Se não há avós ou outros apoios, não parece ser possível, entre eles, combinarem de forma a se a apoiarem um ao outro quando isso implica um deles estar sozinho e o outro ficar com os filhos.


E eu pergunto: porquê?


Faço sugestões. Por exemplo, se um casal estiver uma semana no Algarve com os filhos, porque não combinarem que nessa semana, uma das manhãs será só para ela e uma das manhãs será só para ele? Nessa manhã, à vez, um dos pais fica com os filhos na praia, na piscina, onde quiser e o outro vai sozinho para onde quiser também. Ler o seu livro, conhecer outra praia ou quem sabe dormir a manhã toda. Sem culpas. Com merecimento.


Têm todos os outros momentos da semana para estarem em família.

 

Será que algo assim é imensamente descabido?


E se me perguntam o que vão achar os filhos disso, eu respondo que os filhos vão crescer a interiorizar um modelo de família diferente. Um modelo de família em que as pessoas são mais felizes juntas porque se permitem a não estar sempre juntas. Um modelo de família em que uma mãe, por exemplo, não tem de ter trabalho ou tarefas domésticas para não estar com os filhos.

 

Porque sobretudo às mães, parece ter sempre de haver uma razão maior. Descansar, ler, divertir-se, estar consigo mesma não parece ser suficientemente válido.

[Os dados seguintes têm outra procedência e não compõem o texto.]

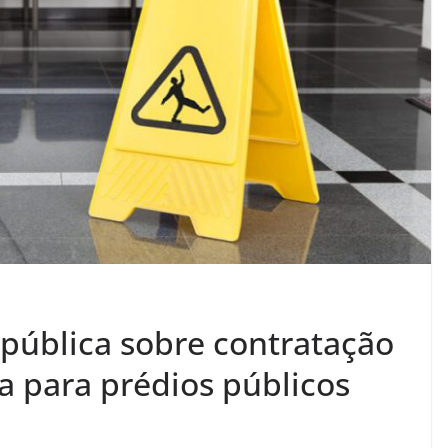
 pública sobre contratação
a para prédios públicos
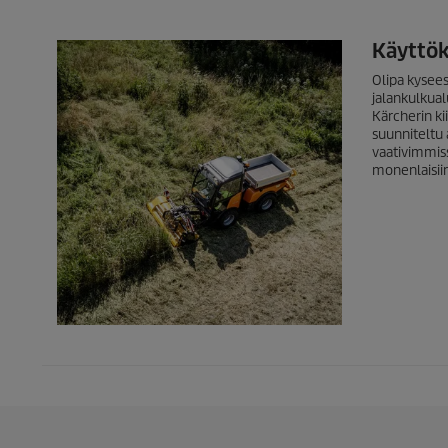
Käyttö
Olipa kysees
jalankulkualu
Kärcherin k
suunniteltu
vaativimmiss
monenlaisiin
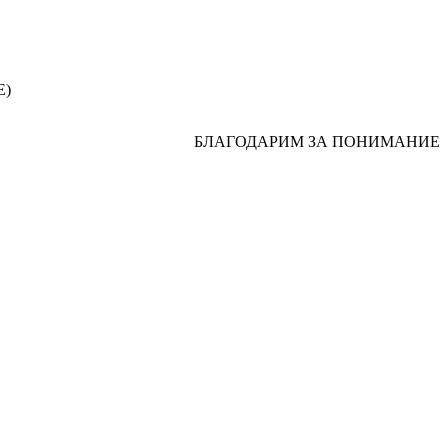
Е)
БЛАГОДАРИМ ЗА ПОНИМАНИЕ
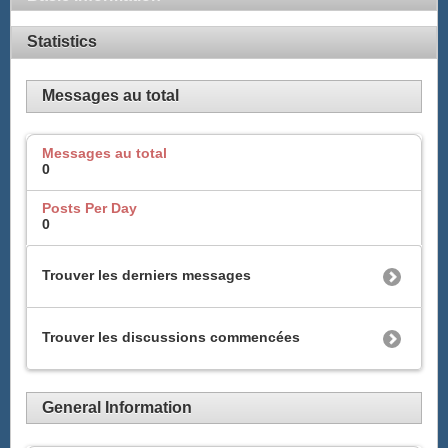
Statistics
Messages au total
Messages au total
0
Posts Per Day
0
Trouver les derniers messages
Trouver les discussions commencées
General Information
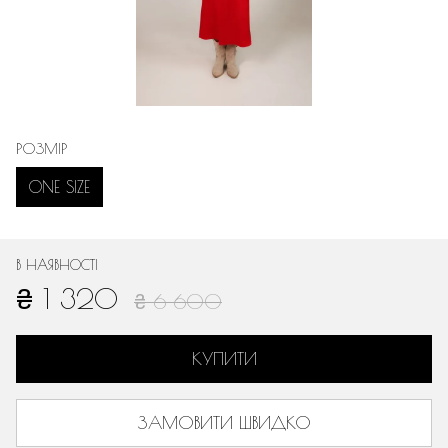
РОЗМІР
ONE SIZE
В НАЯВНОСТІ
₴ 1 320
₴ 6 600
КУПИТИ
ЗАМОВИТИ ШВИДКО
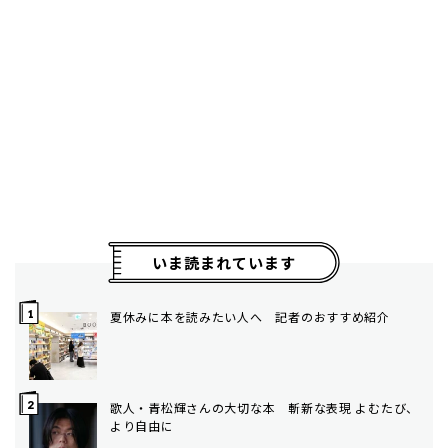
いま読まれています
夏休みに本を読みたい人へ 記者のおすすめ紹介
歌人・青松輝さんの大切な本 斬新な表現 よむたび、
より自由に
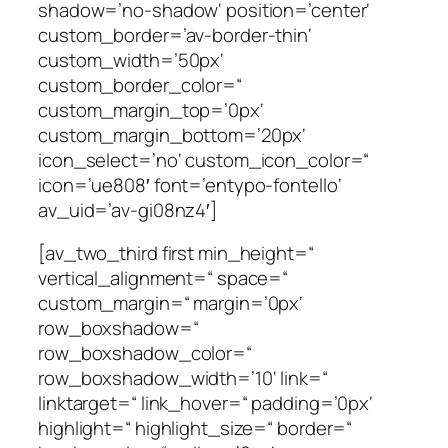
shadow=’no-shadow‘ position=’center‘
custom_border=’av-border-thin‘
custom_width=’50px‘
custom_border_color=“
custom_margin_top=’0px‘
custom_margin_bottom=’20px‘
icon_select=’no‘ custom_icon_color=“
icon=’ue808′ font=’entypo-fontello‘
av_uid=’av-gi08nz4′]
[av_two_third first min_height=“
vertical_alignment=“ space=“
custom_margin=“ margin=’0px‘
row_boxshadow=“
row_boxshadow_color=“
row_boxshadow_width=’10‘ link=“
linktarget=“ link_hover=“ padding=’0px‘
highlight=“ highlight_size=“ border=“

Um modelo em que essa mãe, sendo maioritariamente presente para com os filhos, por isso é que é mãe, não abdica de si mesma. Quantas mães e quantos pais estão fisicamente presentes mas sempre em esforço, sempre em ausência emocional? É isso o melhor?

 

Quando é que vamos começar a ser mais honestos sobre isto tudo? Quando é que vamos admitir que o amor que sentimos pelos nossos filhos em nada se relaciona com aquilo que precisamos para manter a nossa sanidade e que há alturas que precisamos de estar sem eles? Para estarmos melhor com eles.


Quando é que vamos assumir que efectivamente um divórcio traz a tantas pessoas um equilibrio entre necessidades familiares e necessidades individuais que nem sabíamos existir? Quando é que vamos olhar para as relações de casal de uma forma mais consciente, madura, verdadeira? Sem tantas amarras, cobranças ou obrigações intermináveis?

 

Acredito, aliás, que fazê-lo, poderia evitar muitas rupturas, muitos divórcios. Sabemos que é após as férias de verão que muitos casais se separam. Não é por acaso. A constatação do quanto as férias não são férias ou o não se poder fugir a uma dinâmica e convivência que se pode tornar asfixiante, pode fazer um copo muito cheio transbordar.


Então sugiro, apelo, tento fazer reflectir, sem julgar. As férias estão à porta para inúmeras famílias. Sejam mais meigos convosco próprios e com os que amam. Não há nada de errado em verdadeiramente desligar. Nem que seja uma manhã numa semana.

 

Dar espaço e pedir espaço também cabe no amor.


(*) Ana Rita Dias, portuguesa, psicóloga clínica, residente em Viana do Castelo (PT), publicou este texto na sua página do Facebook. Escrito segundo os acordos ortográficos de Portugal.


Publicado com autorização da autora.